#### Work request:
Your answer should hold each line of the material that contains the word "ביטוח".

[Records for the exercise — start]

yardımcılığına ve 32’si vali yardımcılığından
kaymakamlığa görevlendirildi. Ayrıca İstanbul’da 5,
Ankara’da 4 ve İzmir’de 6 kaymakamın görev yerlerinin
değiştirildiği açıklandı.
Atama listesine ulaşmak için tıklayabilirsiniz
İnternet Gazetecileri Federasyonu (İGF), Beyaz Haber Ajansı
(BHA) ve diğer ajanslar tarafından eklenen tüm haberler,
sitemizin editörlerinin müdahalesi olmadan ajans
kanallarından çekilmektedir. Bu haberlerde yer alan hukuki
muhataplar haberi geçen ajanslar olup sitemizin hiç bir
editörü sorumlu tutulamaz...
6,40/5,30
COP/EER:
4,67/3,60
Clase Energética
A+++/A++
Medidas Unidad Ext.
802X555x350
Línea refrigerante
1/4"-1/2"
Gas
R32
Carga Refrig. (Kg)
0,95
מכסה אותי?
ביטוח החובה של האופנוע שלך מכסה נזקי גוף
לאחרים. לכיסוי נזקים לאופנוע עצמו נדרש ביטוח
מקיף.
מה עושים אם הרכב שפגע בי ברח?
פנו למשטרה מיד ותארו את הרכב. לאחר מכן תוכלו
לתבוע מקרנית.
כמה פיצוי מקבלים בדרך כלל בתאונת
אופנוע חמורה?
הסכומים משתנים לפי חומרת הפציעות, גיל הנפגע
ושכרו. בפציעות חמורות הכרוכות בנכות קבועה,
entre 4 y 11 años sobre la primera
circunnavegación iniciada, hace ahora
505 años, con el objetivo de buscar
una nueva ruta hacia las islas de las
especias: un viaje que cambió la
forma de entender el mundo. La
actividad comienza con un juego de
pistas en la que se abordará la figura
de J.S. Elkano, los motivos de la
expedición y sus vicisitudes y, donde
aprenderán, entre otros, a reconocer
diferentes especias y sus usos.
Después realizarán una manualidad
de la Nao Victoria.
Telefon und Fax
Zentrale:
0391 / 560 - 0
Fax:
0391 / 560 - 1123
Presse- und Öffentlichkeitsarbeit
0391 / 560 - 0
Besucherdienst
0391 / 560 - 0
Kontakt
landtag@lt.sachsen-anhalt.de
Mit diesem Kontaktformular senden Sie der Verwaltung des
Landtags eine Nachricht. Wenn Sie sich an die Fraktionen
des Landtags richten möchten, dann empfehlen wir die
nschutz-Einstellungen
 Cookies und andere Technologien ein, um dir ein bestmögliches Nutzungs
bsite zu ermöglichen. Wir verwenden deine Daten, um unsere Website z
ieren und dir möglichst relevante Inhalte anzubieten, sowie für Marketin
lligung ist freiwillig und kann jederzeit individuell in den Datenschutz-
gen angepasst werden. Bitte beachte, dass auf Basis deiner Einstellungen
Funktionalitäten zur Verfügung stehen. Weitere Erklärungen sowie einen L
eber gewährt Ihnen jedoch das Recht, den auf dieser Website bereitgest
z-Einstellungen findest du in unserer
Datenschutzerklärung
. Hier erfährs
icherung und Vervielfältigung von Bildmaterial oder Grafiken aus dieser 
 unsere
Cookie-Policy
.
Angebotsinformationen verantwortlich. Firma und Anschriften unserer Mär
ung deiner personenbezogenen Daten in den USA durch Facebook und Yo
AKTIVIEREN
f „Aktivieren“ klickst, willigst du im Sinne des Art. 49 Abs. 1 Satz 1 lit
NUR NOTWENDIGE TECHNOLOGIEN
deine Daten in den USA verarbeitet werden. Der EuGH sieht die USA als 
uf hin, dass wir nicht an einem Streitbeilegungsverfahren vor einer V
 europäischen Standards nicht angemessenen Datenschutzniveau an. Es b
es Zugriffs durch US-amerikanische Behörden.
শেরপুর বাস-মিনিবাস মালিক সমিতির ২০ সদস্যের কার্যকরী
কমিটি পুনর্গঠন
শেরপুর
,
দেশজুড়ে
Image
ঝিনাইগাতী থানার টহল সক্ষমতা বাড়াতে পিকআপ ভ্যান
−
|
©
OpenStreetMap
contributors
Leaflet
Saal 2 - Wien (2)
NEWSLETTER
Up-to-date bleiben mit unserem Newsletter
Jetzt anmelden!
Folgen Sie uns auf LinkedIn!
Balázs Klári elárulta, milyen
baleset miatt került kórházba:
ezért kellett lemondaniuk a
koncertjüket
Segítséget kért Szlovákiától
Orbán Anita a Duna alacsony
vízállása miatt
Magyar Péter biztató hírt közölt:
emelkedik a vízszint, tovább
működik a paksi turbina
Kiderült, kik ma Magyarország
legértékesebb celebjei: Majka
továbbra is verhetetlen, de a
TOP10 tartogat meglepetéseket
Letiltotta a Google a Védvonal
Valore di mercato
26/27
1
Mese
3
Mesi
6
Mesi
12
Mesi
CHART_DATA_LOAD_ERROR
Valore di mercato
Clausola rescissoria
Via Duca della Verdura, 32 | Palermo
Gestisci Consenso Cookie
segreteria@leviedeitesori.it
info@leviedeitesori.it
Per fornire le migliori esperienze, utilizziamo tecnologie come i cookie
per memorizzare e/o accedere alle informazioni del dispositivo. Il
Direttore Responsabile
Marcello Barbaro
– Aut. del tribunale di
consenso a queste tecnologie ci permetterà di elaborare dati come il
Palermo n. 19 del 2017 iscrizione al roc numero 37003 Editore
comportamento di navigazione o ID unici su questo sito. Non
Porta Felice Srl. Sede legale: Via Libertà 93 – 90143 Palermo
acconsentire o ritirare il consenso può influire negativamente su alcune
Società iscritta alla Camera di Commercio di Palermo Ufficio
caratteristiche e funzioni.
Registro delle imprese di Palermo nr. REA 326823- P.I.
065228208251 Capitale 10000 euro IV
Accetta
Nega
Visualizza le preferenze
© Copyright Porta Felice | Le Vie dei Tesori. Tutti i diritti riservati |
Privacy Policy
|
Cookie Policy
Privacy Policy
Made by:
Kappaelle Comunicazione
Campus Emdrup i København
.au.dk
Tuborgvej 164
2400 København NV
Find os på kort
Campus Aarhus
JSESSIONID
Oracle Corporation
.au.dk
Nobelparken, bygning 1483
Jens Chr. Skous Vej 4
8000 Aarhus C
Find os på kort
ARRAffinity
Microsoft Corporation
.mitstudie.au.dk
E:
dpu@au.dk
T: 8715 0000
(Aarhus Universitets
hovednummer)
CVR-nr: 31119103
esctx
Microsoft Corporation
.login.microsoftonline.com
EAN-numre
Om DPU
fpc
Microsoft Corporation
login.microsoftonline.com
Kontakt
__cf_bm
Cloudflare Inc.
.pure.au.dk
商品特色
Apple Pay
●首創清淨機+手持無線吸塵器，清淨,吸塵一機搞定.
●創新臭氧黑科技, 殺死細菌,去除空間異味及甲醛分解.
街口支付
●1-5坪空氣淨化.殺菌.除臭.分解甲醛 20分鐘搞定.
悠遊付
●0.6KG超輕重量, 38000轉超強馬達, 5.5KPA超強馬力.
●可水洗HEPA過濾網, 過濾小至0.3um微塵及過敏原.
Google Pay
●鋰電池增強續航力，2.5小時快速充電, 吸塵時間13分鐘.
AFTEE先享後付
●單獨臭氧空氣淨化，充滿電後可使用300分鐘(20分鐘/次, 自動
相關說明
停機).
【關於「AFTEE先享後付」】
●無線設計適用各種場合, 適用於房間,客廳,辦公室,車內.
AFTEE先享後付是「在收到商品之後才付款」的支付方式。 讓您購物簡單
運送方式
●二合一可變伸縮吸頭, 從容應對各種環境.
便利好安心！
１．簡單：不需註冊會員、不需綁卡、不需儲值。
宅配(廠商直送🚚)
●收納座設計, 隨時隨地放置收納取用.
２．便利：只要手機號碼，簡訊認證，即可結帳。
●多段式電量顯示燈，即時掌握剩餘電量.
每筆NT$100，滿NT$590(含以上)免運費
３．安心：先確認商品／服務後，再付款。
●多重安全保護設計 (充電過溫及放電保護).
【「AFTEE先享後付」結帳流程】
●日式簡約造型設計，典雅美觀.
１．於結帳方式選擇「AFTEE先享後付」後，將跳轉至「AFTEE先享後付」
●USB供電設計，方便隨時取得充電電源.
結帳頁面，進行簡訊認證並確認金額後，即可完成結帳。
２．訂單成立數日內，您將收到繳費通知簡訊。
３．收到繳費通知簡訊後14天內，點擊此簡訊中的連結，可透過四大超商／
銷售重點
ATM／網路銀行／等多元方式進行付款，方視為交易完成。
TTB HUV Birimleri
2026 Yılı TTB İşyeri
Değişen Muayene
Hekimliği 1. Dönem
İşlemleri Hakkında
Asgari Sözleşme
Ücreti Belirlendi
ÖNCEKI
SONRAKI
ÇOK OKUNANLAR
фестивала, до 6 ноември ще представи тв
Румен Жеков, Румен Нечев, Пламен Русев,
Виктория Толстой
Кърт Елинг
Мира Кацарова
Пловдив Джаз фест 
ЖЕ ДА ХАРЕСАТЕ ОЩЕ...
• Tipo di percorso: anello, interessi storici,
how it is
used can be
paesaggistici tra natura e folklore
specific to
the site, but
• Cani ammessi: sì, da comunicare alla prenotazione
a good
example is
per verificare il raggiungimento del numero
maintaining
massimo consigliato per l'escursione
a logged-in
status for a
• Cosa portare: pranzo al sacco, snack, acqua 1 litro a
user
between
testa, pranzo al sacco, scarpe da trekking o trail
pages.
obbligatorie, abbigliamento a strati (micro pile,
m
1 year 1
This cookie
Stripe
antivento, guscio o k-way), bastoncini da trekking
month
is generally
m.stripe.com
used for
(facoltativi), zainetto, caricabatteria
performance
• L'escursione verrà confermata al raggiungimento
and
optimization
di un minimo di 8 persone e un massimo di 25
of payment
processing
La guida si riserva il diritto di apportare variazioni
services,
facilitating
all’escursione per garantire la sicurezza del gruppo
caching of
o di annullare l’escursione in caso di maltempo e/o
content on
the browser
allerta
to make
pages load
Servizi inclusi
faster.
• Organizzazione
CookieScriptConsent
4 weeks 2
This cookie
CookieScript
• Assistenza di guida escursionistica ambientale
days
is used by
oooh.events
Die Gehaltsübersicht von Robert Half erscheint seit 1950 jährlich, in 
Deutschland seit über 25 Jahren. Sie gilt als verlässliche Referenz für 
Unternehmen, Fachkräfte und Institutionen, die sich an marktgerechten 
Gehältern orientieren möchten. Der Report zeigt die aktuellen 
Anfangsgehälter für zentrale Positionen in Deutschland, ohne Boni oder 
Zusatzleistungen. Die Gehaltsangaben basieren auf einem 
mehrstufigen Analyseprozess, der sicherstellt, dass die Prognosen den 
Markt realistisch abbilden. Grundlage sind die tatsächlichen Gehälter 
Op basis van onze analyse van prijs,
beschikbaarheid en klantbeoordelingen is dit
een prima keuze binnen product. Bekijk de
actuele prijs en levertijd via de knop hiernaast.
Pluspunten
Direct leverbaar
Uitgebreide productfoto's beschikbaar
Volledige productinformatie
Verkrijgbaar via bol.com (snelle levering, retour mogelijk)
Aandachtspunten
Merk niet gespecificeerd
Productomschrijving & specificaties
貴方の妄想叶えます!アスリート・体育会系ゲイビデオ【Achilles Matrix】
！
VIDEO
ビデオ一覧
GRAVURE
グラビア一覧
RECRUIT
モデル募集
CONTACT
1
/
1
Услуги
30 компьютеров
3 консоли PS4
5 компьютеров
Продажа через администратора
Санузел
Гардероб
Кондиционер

[Records for the exercise — finish]

#### Task solution:
ביטוח החובה של האופנוע שלך מכסה נזקי גוף
לאחרים. לכיסוי נזקים לאופנוע עצמו נדרש ביטוח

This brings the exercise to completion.